Optimal Design of Supercritical CO2 Power Cycle for High Temperature Gas-Cooled Reactor

Abstract The supercritical carbon dioxide (sCO2) Brayton cycle has been regarded as a promising technique for future energy conversion systems. sCO2 recompression cycle configuration has been widely studied for nuclear reactors with the temperature difference between the reactor inlet and outlet restricted to 200°C. However, this cycle configuration may be not suitable for high temperature gas-cooled reactors (HTGR) with a temperature difference up to 500°C. Herein, we aim to develop an optimal sCO2 cycle configuration for HTGR with a broad temperature span, which has both high cycle efficiency and sufficient mechanical security guaranteed by energy cascade utilization.
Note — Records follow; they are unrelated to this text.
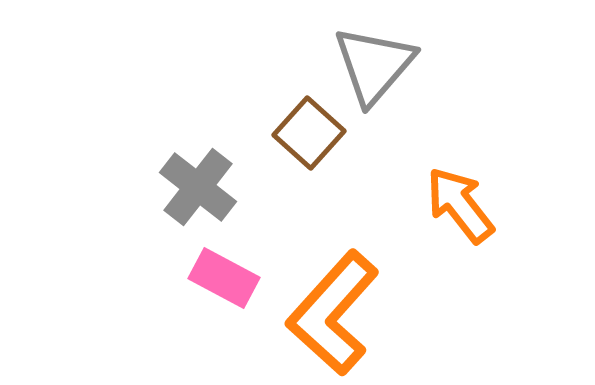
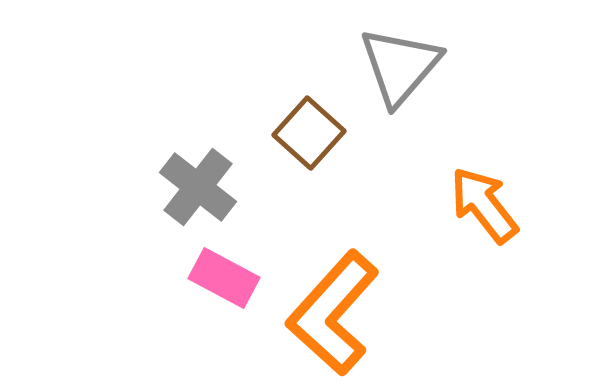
gray triangle: moved 26 px right, 1 px down
orange arrow: moved 24 px right
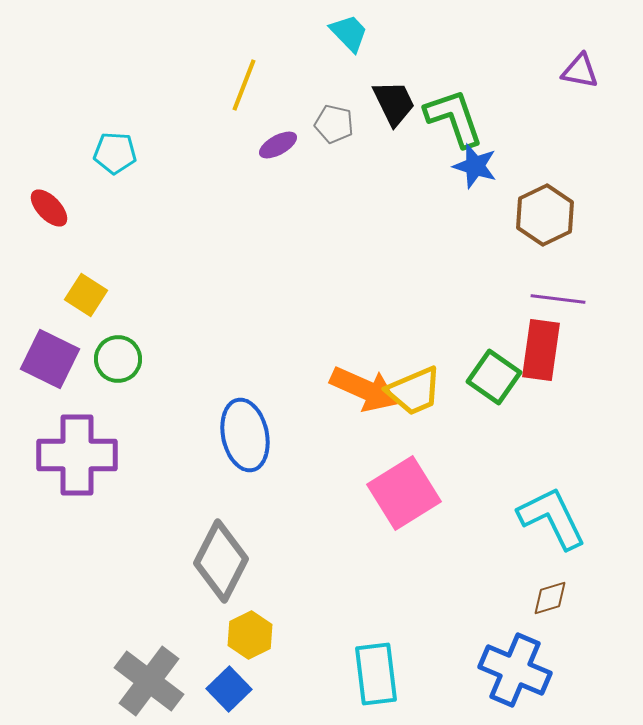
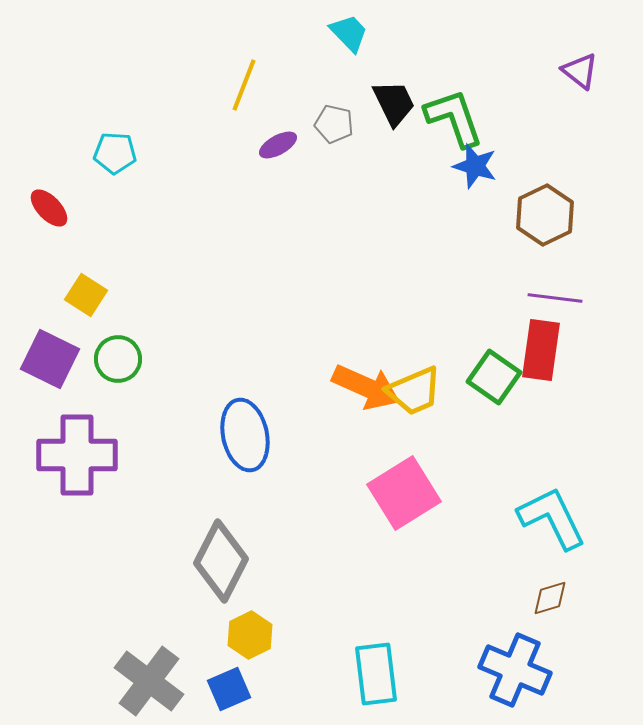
purple triangle: rotated 27 degrees clockwise
purple line: moved 3 px left, 1 px up
orange arrow: moved 2 px right, 2 px up
blue square: rotated 21 degrees clockwise
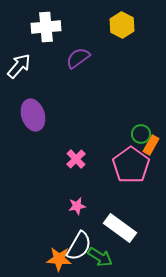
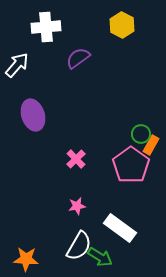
white arrow: moved 2 px left, 1 px up
orange star: moved 33 px left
We propose a recompression cycle combined with reheat and expansion technologies, and perform a parameter optimization in Fortran platform. First, the thermodynamic models of the system are established. Then, the parametric analysis is conducted about the effects of split ratio, temperature difference of the heat exchangers, inlet parameters of turbines and compressors, and isentropic efficiencies on the cycle performance. The sCO2 cycle tailored for HTGR can achieve a cycle efficiency of 44.98%. Our work not only highlights the design criteria of temperature-match between the HTGR and sCO2 cycle but also guides the numerical assessment of the steady-state performance.